Yep agreed let’s move forward with this, the logic and data both support it.
|
I think we should ask @thinkharderdev about this one as he put in the original prefetch as I recall Maybe we could also put out a call to some other downstream users (via the mailing list or something) to ask them to test What I worry about is that if we remove this feature and someone was relying on it downstream they will hit a regression without any way to revert / go back |
|
Yeah good call. I posted on discord and the mailing list. |
Agreed - let's bake it a bit more to gather feedback thanks @adriangb @alamb |
thinkharderdev
left a comment
There was a problem hiding this comment.
Makes sense. The original goal here was to pipeline the IO but current file opening blends too much IO and CPU work for this to be effective I think
|
run benchmark supported? |
|
Hi @Dandandan, thanks for the request (#20916 (comment)). Supported benchmarks:
Usage: Per-side configuration ( env:
SHARED_SETTING: enabled
baseline:
ref: v45.0.0
env:
DATAFUSION_RUNTIME_MEMORY_LIMIT: 1G
changed:
ref: v46.0.0
env:
DATAFUSION_RUNTIME_MEMORY_LIMIT: 2G |
|
run benchmark tpch10 clickbench_partitioned clickbench_1 clickbench_extended |
|
Thanks all, let's wait a couple of days for further feedback - I launched some more benchmarks to check them all |
|
run benchmark tpch10 clickbench_partitioned clickbench_1 clickbench_extended |
|
🤖 Benchmark completed (GKE) | trigger Details
Resource Usagetpch10 — base (merge-base)
tpch10 — branch
|
|
🤖 Benchmark completed (GKE) | trigger Details
Resource Usageclickbench_extended — base (merge-base)

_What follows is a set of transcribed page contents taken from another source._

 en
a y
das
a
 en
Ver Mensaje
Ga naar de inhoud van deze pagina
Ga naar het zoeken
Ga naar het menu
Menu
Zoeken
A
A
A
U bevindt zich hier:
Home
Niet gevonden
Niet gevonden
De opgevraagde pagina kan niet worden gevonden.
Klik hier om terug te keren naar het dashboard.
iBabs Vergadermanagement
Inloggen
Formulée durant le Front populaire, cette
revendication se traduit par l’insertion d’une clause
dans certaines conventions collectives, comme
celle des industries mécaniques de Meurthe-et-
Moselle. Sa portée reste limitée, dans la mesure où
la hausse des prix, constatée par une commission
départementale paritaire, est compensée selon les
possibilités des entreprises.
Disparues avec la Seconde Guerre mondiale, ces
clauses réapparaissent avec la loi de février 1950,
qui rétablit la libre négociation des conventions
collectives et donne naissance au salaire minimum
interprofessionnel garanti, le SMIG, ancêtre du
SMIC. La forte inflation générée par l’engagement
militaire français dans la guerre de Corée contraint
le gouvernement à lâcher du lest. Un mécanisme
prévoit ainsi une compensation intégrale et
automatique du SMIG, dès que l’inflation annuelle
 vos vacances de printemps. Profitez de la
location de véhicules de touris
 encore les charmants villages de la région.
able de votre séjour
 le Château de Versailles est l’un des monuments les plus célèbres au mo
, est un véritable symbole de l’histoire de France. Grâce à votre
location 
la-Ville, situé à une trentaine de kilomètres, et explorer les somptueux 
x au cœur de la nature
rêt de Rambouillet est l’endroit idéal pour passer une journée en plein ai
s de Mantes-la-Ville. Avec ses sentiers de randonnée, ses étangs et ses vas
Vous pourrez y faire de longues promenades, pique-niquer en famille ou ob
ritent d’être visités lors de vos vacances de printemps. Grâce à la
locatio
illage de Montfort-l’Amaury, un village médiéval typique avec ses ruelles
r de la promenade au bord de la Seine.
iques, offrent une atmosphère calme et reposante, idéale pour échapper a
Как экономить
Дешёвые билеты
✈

clickbench_extended — branch
|
|
🤖 Benchmark completed (GKE) | trigger Details
Resource Usageclickbench_partitioned — base (merge-base)

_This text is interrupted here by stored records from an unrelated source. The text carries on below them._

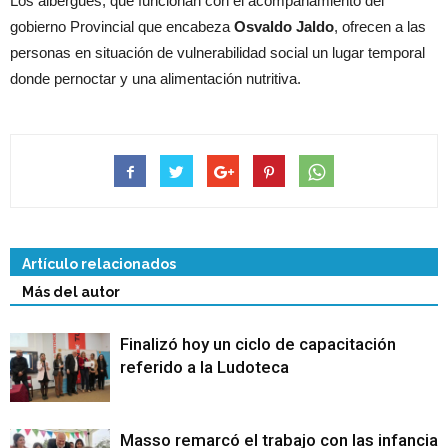
Los albergues, que funcionan con el acompañamiento del
gobierno Provincial que encabeza
Osvaldo Jaldo
, ofrecen a las
personas en situación de vulnerabilidad social un lugar temporal
donde pernoctar y una alimentación nutritiva.
Artículo relacionados
Más del autor
Finalizó hoy un ciclo de capacitación
referido a la Ludoteca
Masso remarcó el trabajo con las infancias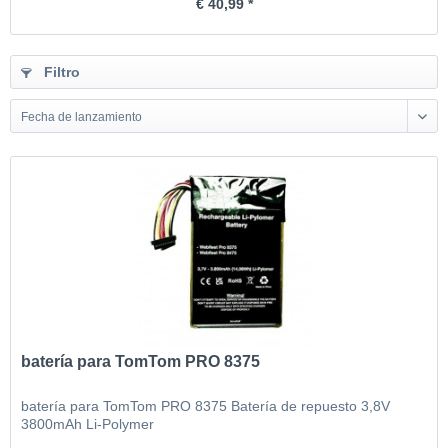
€ 40,99 *
Filtro
Fecha de lanzamiento
batería para TomTom PRO 8375
batería para TomTom PRO 8375 Batería de repuesto 3,8V
3800mAh Li-Polymer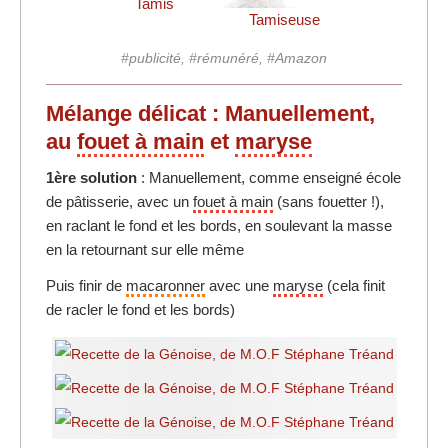
Tamis
Tamiseuse
#publicité, #rémunéré, #Amazon
Mélange délicat : Manuellement,
au
fouet à main
et
maryse
1ère solution
: Manuellement, comme enseigné école
de pâtisserie, avec un
fouet à main
(sans fouetter !),
en raclant le fond et les bords, en soulevant la masse
en la retournant sur elle même
Puis finir de
macaronner
avec une
maryse
(cela finit
de racler le fond et les bords)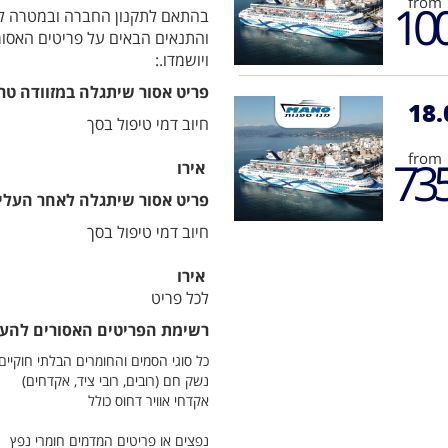
from
10
בהתאם לתקנון החברה ובמטרה להב
והתנאים הבאים על פריטים האסורי
ויושמדו.:
פריט אסור שיתגלה במזוודה טר
18.
חיוב דמי טיפול בסך
from
73
אירו
פריט אסור שיתגלה לאחר העלייה
חיוב דמי טיפול בסך
אירו
לכל פריט
רשימת הפריטים האסורים להע
כל סוגי הסמים והחומרים הבלתי חוקיים,
נשק חם (רובים, רובי ציד, אקדחים)
אקדחי אוויר דחוס כולל
נפצים או פריטים המדמים חומרי נפץ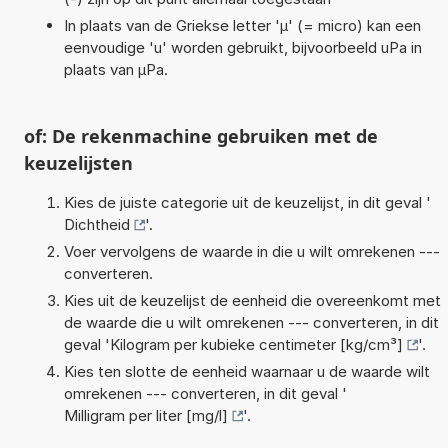
In plaats van de Griekse letter 'µ' (= micro) kan een
eenvoudige 'u' worden gebruikt, bijvoorbeeld uPa in
plaats van µPa.
of: De rekenmachine gebruiken met de
keuzelijsten
Kies de juiste categorie uit de keuzelijst, in dit geval '
Dichtheid
'.
Voer vervolgens de waarde in die u wilt omrekenen ---
converteren.
Kies uit de keuzelijst de eenheid die overeenkomt met
de waarde die u wilt omrekenen --- converteren, in dit
geval '
Kilogram per kubieke centimeter [kg/cm³]
'.
Kies ten slotte de eenheid waarnaar u de waarde wilt
omrekenen --- converteren, in dit geval '
Milligram per liter [mg/l]
'.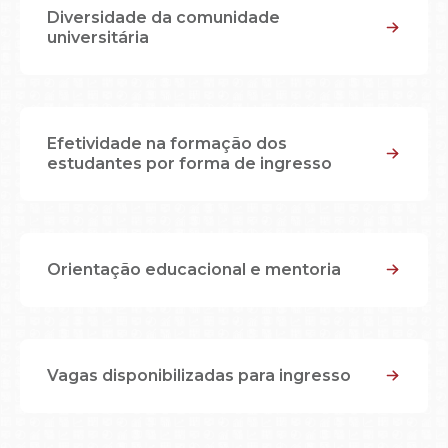
Diversidade da comunidade
universitária
Efetividade na formação dos
estudantes por forma de ingresso
Orientação educacional e mentoria
Vagas disponibilizadas para ingresso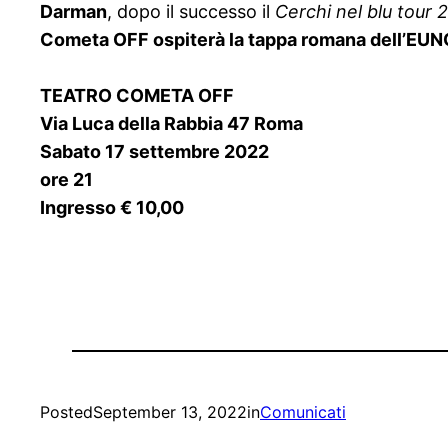
Darman
, dopo il successo il
Cerchi nel blu tour
Cometa OFF
ospiterà la tappa romana dell’E
TEATRO COMETA OFF
Via Luca della Rabbia 47 Roma
Sabato 17 settembre 2022
ore 21
Ingresso € 10,00
Posted
September 13, 2022
in
Comunicati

clickbench_partitioned — branch
|
|
🤖 Benchmark completed (GKE) | trigger Details
Resource Usageclickbench_extended — base (merge-base)
clickbench_extended — branch
|
|
🤖 Benchmark completed (GKE) | trigger Details
Resource Usageclickbench_1 — base (merge-base)
clickbench_1 — branch
|
|
🤖 Benchmark completed (GKE) | trigger Details
Resource Usageclickbench_1 — base (merge-base)
clickbench_1 — branch
|
|
🤖 Benchmark completed (GKE) | trigger Details
Resource Usageclickbench_partitioned — base (merge-base)
clickbench_partitioned — branch
|
|
🤖 Benchmark completed (GKE) | trigger Details
Resource Usagetpch10 — base (merge-base)
tpch10 — branch
|
Simplify the FileStream state machine by removing the mechanism that opens the next file in parallel while scanning the current one. Files are now opened sequentially (Scan -> Idle -> Open) instead of prefetching.
Which issue does this PR close?
Rationale for this change
Current prefetching is ineffective or even counterproductive, see e.g. query 6 when testing against simulated S3 latency:
Let's remove it so we can make room for better prefetching taking care of pruning / late materilization better, cache behavior and IO/CPU split.
What changes are included in this PR?
Remove this API / prefetching to make room for more impactful prefetching,
Are these changes tested?
Existing tests.
Are there any user-facing changes?
Yes,
NextOpennext: Option<NextOpen>,are removed ofpubmembers.